Current trends forecast that 6.3 million children under-five could die from the infection between 2020 and 2030 with the highest number of deaths predicted to be in Nigeria, with 1.4 million; India 880,000; the Democratic Republic of Congo 350,000; and Ethiopia 280,000.
However, the benefits of implementing key reduction-risk measures – such as improving nutrition, providing antibiotics and increasing vaccine coverage – would be many, including preventing the deaths of 2.1 million children from diarrhoea, 1.3 million from sepsis and another 280,000 from measles, said WHO.
The air we breathe
Outdoor air pollution contributes to one-in-five pneumonia deaths among under-age-five children worldwide, according to a study by the Institute for Health Metrics and Evaluation.

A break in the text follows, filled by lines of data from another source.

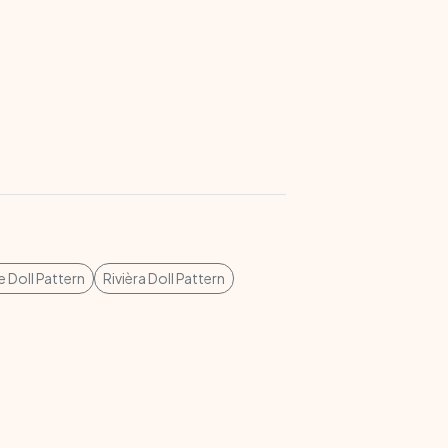
 Doll Pattern
Rivièra Doll Pattern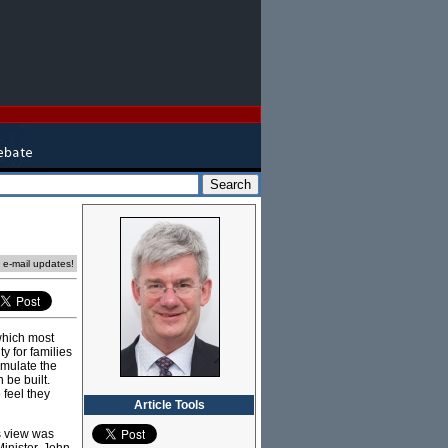
e e-mail updates!
which most
ty for families
umulate the
 be built.
feel they
Article Tools
is view was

And 91 per cent of the world’s population is breathing outdoor air that exceeds World Health Organization (WHO) standards, the scale of which could potentially undermine the impact of scaling up pneumonia-related interventions.
Other causes of pneumonia deaths include malnutrition, and lack of access to vaccines and antibiotics.
According to the Johns Hopkins modelling, of the 8.9 million whose deaths could be averted over the next decade, 3.9 million could be saved by greater efforts to reduce malnutrition levels alone.
Ms. Fore pointed to the need to address “the major causes of pneumonia deaths like malnutrition, lack of access to vaccines and antibiotics, and tackling the more difficult challenge of air pollution.”
The first-ever global forum on childhood pneumonia kicked off on Wednesday in Barcelona, Spain, and will include discussions on a more affordable pneumonia vaccine and political commitments from governments in high-burden countries to develop national strategies to reduce pneumonia deaths.
The Global Forum on Childhood Pneumonia will run until Friday.